中性脂肪値が高い
≪中性脂肪が高い症状について≫
「中性脂肪」は血液中の脂質のひとつで、体のエネルギー源として利用されています。食事に含まれている糖質や脂質から合成され、全身を回ってエネルギーとして使われ、過剰な分は脂肪細胞に蓄えられます。
中性脂肪の値は人間ドックや健診などの血液検査でわかります。基準値は150mg/dl未満です。150mg/dl以上のときに高脂血症(高中性脂肪血症)と診断されます。最近ではファーストフードやジャンクフードなど糖質・炭水化物の摂取の多い人で中性脂肪の値が高いと指摘される人が増加しています。
≪中性脂肪が高い状態と病気との関係≫
血液中には、コレステロールや中性脂肪といった脂質が含まれています。コレステロールと中性脂肪の値のいずれか一方、あるいは両方が高い場合、「高脂血症」と診断されます。このうち、コレステロール値が高いと動脈硬化が進行し、虚血性心疾患(心筋梗塞や狭心症)や脳梗塞が起こりやすくなることは良く知られています。

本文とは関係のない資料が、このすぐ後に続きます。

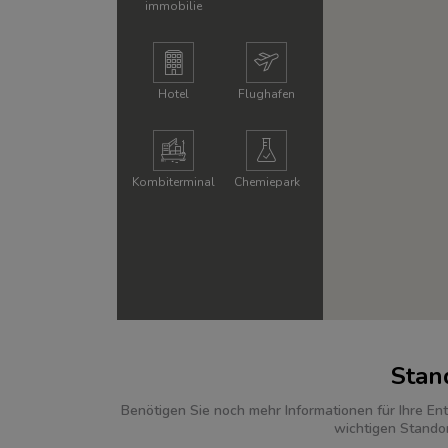
immobilie
Hotel
Flughafen
Kombi­terminal
Chemie­park
Stan
Benötigen Sie noch mehr Informationen für Ihre Ent
wichtigen Stando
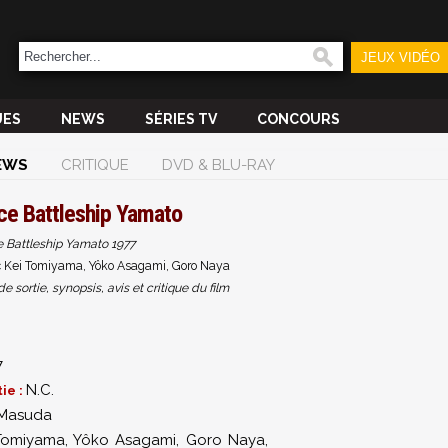
JEUX VIDÉO
UES
NEWS
SÉRIES TV
CONCOURS
EWS
CRITIQUE
DVD & BLU-RAY
ce Battleship Yamato
 Battleship Yamato 1977
 Kei Tomiyama, Yôko Asagami, Goro Naya
sortie, synopsis, avis et critique du film
7
N.C.
ie :
 Masuda
Tomiyama
,
Yôko Asagami
,
Goro Naya
,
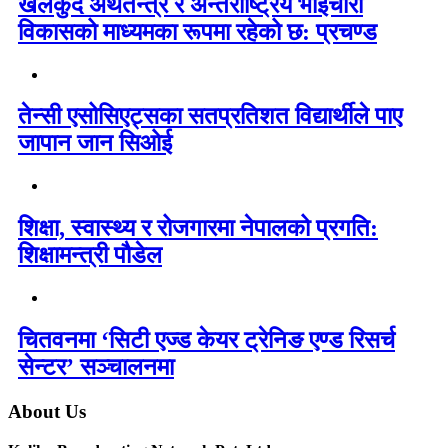
खेलकुद अर्थतन्त्र र अन्तर्राष्ट्रिय भाइचारा
विकासको माध्यमका रूपमा रहेको छ: प्रचण्ड
तेन्सी एसोसिएट्सका सतप्रतिशत विद्यार्थीले पाए
जापान जान सिओई
शिक्षा, स्वास्थ्य र रोजगारमा नेपालको प्रगति:
शिक्षामन्त्री पौडेल
चितवनमा ‘सिटी एज्ड केयर ट्रेनिङ एण्ड रिसर्च
सेन्टर’ सञ्चालनमा
About Us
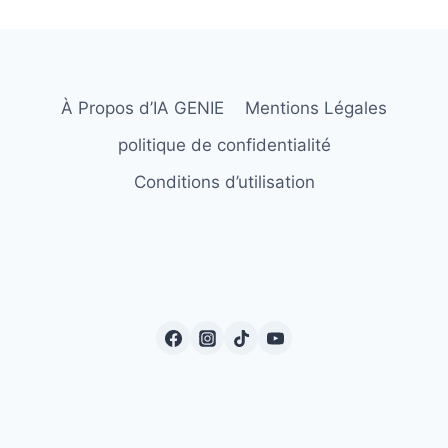
À Propos d’IA GENIE
Mentions Légales
politique de confidentialité
Conditions d’utilisation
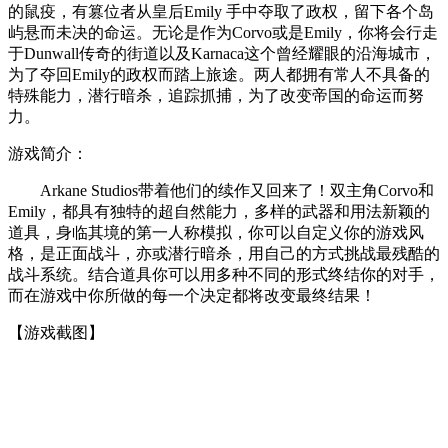
的鼠疫，有篡位者从皇后Emily 手中夺取了政权，留下各个岛
屿悬而未决的命运。无论是作为Corvo或是Emily，你将会行走
于Dunwall传奇的街道以及Karnaca这个曾经耀眼的沿海城市，
为了夺回Emily的政权而踏上旅途。两人都拥有常人不具备的
特殊能力，潜行暗杀，追踪抓捕，为了改变帝国的命运而努
力。
游戏简介：
Arkane Studios带着他们的续作又回来了！双主角Corvo和
Emily，都具有独特的超自然能力，多样的武器和用法新颖的
道具，身临其境的第一人称模拟，你可以自定义你的游戏风
格，是正面战斗，亦或潜行暗杀，用自己的方式挑战最残酷的
战斗系统。结合道具你可以用多种不同的形式终结你的对手，
而在游戏中你所做的每一个决定都将改变最终结果！
【游戏截图】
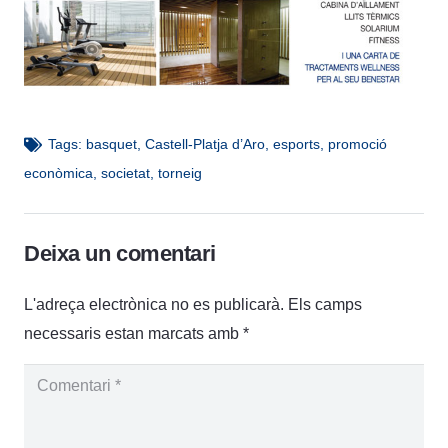
Tags:
basquet
,
Castell-Platja d’Aro
,
esports
,
promoció
econòmica
,
societat
,
torneig
Deixa un comentari
L'adreça electrònica no es publicarà.
Els camps
necessaris estan marcats amb
*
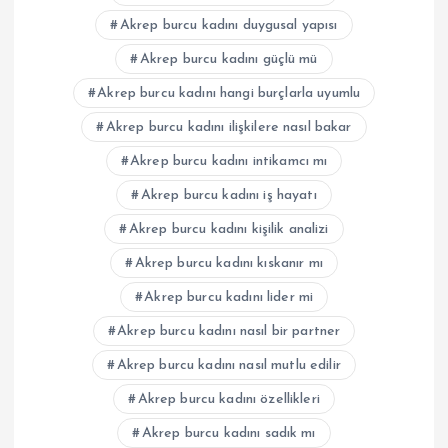
Akrep burcu kadını duygusal yapısı
Akrep burcu kadını güçlü mü
Akrep burcu kadını hangi burçlarla uyumlu
Akrep burcu kadını ilişkilere nasıl bakar
Akrep burcu kadını intikamcı mı
Akrep burcu kadını iş hayatı
Akrep burcu kadını kişilik analizi
Akrep burcu kadını kıskanır mı
Akrep burcu kadını lider mi
Akrep burcu kadını nasıl bir partner
Akrep burcu kadını nasıl mutlu edilir
Akrep burcu kadını özellikleri
Akrep burcu kadını sadık mı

一方、中性脂肪値が高いタイプの高脂血症(高中性脂肪血症)でも、動脈効果が促進されることがわかってきています。たとえば、中性脂肪が多いと、通常のLDL(悪玉)コレステロールよりもサイズの小さな「スモールLDL」が多く産生されます。また、リポタンパク質が代謝される過程で生じる「レムナント」という老廃物も増加します。高中性脂肪血症では、これらのスモールLDLやレムナントが血管壁に沈着し、動脈硬化を促進するのです。さらに、中性脂肪が高いとHDL(善玉)コレステロールが減少します。HDLコレステロールは血管壁に蓄積したコレステロールを回収する働きがある重要な成分のため、それが少なくなると、動脈硬化を促進することになります。
≪中性脂肪値が高い症状の対処方法≫
中性脂肪値が高くなる最も多い原因は、不適切な生活習慣です。具体的には、食事の過剰摂取によるエネルギーのとりすぎ、運動不足によるエネルギー消費不足によるところが大きいといわれています。
中性脂肪値が高いだけでは、特に体には症状は出ませんが、放置しておくと動脈硬化が進行し、心臓病や脳梗塞のリスクが高まりますので、早めの改善が必要です。また、最近では中性脂肪に加えてコレステロール、血糖値、尿さん、血圧といった項目にも同時に以上を指摘される人が増加がしています。個々の値が基準値からさほど外れていなくても複数の項目に基準値から外れていると、動脈硬化を促進する大きなリスクを抱えているといえます。
中性脂肪が高いといわれたら、まず食事を見直して運動習慣をつけることから始めましょう。糖質・炭水化物の摂取が多すぎないか、飲酒の量が多くないかなどのチェックが必要です。